5’ half of specific tRNAs feeds back to promote corresponding tRNA gene transcription in vertebrate embryos [small RNA-Seq, ssDRIP-seq]

5’tRFls are small tRNA fragments derived from 5’ half of mature tRNAs. However, it is unknown whether 5’tRFls could feed back to regulate tRNA biogenesis. Here we show that 5’tRFlGly/GCC and 5’tRFlGlu/CTC function to promote transcription of corresponding tRNA genes and are essential for vertebrate early embryogenesis. During zebrafish embryogenesis, dynamics of 5’tRFlGly/GCC and 5’tRFlGlu/CTC levels correlates with that of tRNAGly/GCC and tRNAGlu/CTC levels. Morpholino-mediated knockdown of 5’tRFlGly/GCC or 5’tRFlGlu/CTC down-regulates tRNAGly/GCC or tRNAGlu/CTC levels respectively, and causes embryonic lethality that is efficiently rescued by co-injection of properly refolded corresponding tRNA. In zebrafish embryos, tRNA:DNA and 5’tRFl:DNA hybrids commonly exist on the template strand of tRNA genes.
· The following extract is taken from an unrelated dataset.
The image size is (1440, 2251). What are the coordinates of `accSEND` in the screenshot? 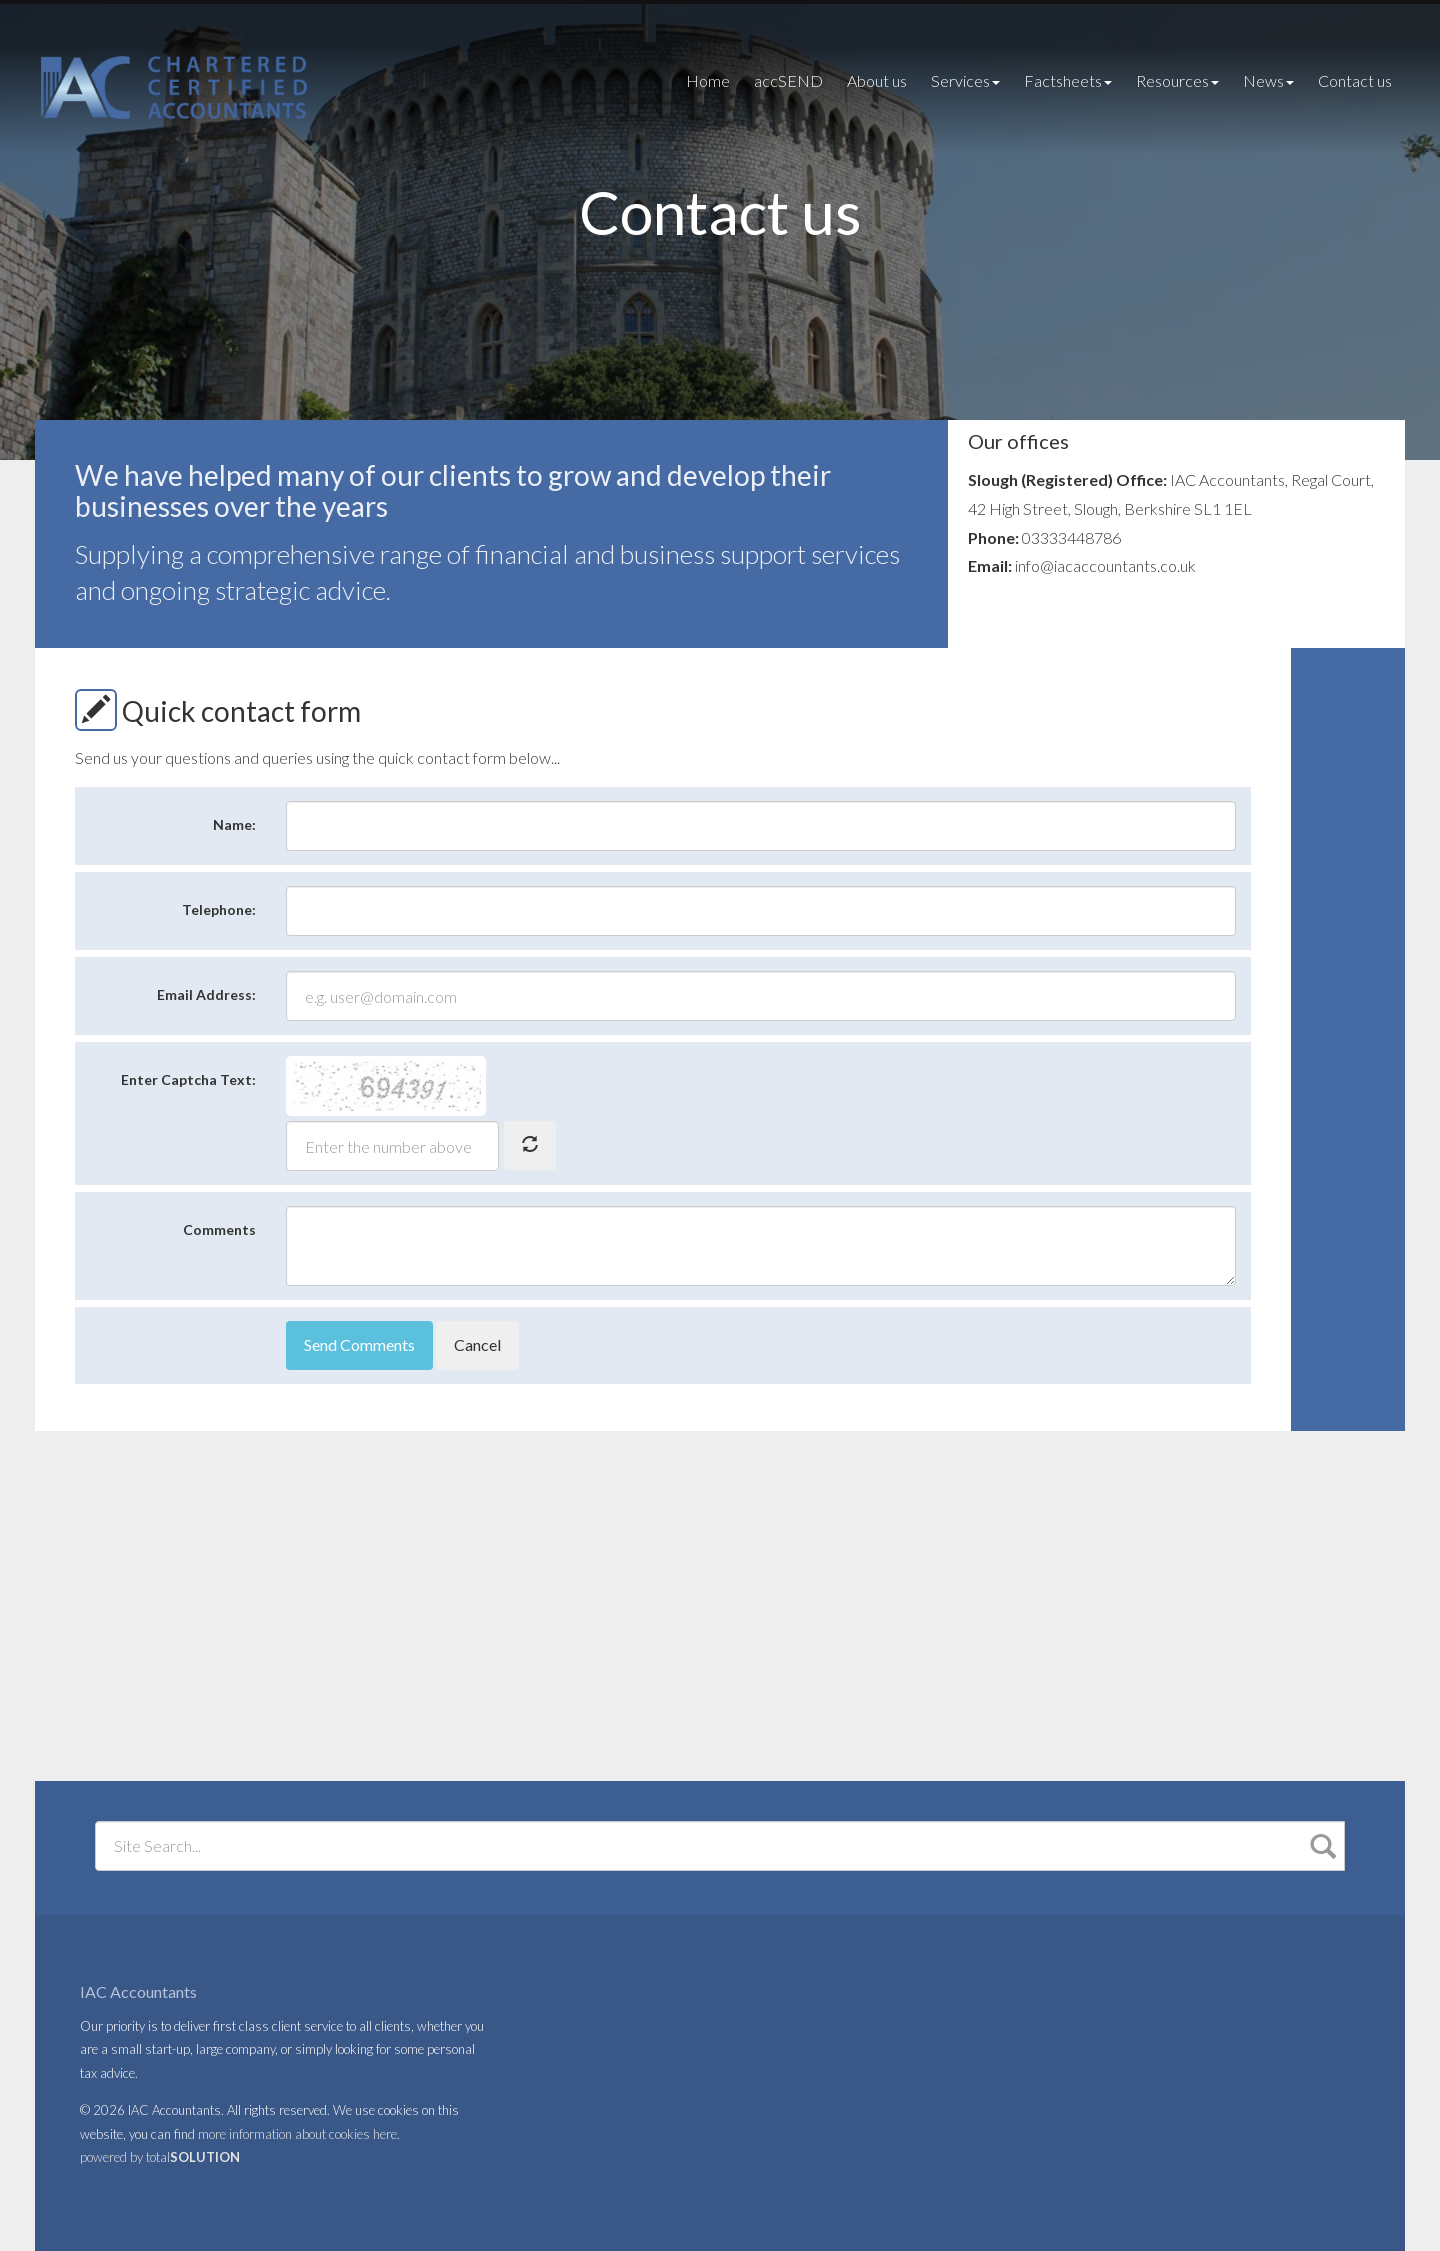 It's located at (788, 80).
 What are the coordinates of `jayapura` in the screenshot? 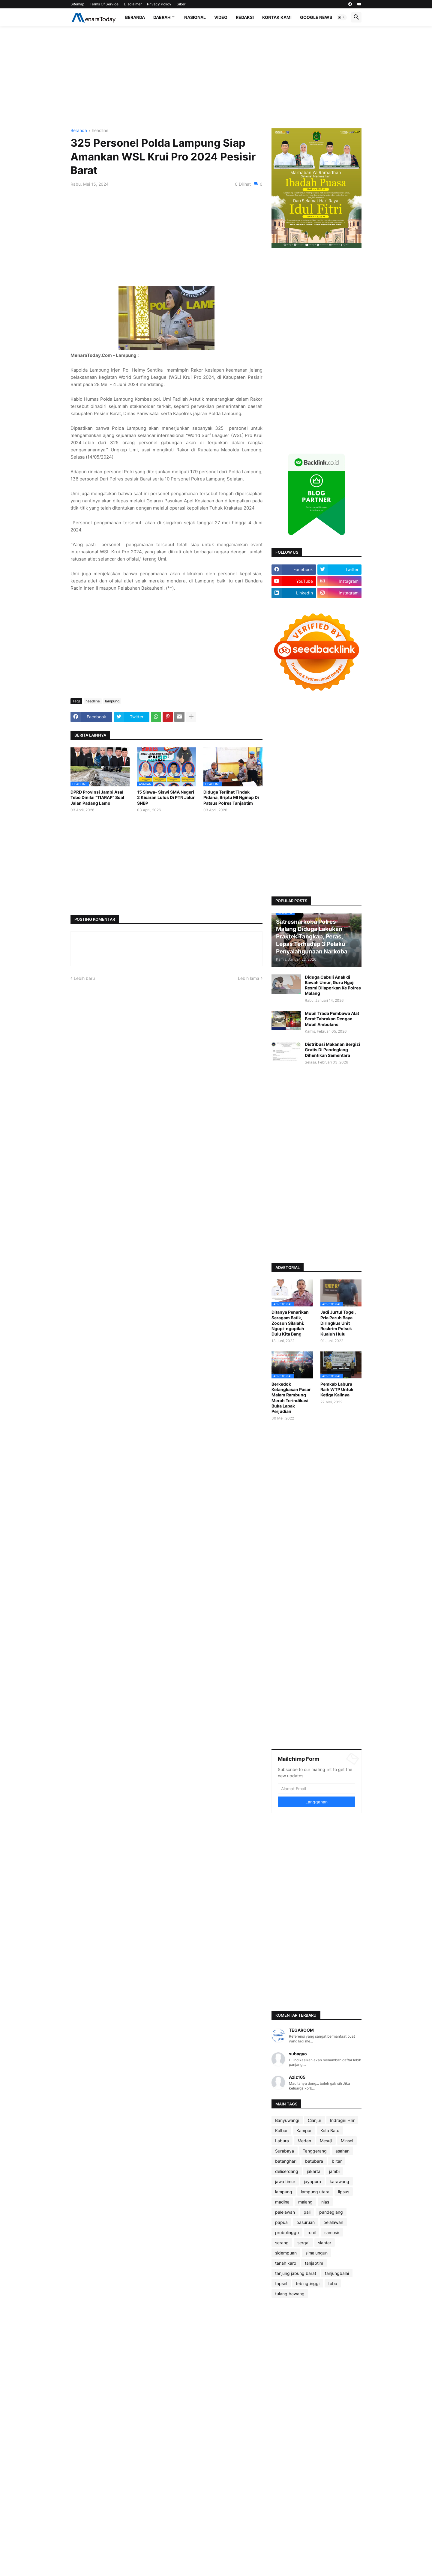 It's located at (312, 2181).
Mechanistically, unstable 5’tRFl:DNA hybrid may prevent the formation of transcriptionally inhibitory stable tRNA:DNA hybrids on the same tRNA loci so as to facilitate tRNA genes transcription. The uncovered mechanism may be implicated in other physiological and pathological processes. For small RNA sequencing, total RNA were extracted respectively from wildtype zebrafish embryos (Tübingen Strain) of 6 chosen stages, and then subjected to small RNA library preparation individually. To investigate the distribution and stability of R-loop on genome, we performed ssDRIP-seq with S9.6 antibody, which specifically recognize RNA:DNA hybrid. Two replicates from wildtype embryos of 256c, sphere and shield stage were collected to perform ssDRIPseq. RNaseH pre-treated genome DNA was used as negative control, which was also performed the standard ssDRIP-seq procedure. Genomic DNA extracted from these samples were fragmentated by restriction enzymes, and then immunoprecipitated by S9.6 antibody.The ssDNA strands in RNA:DNA hybrids were purified and subjected to library preparation.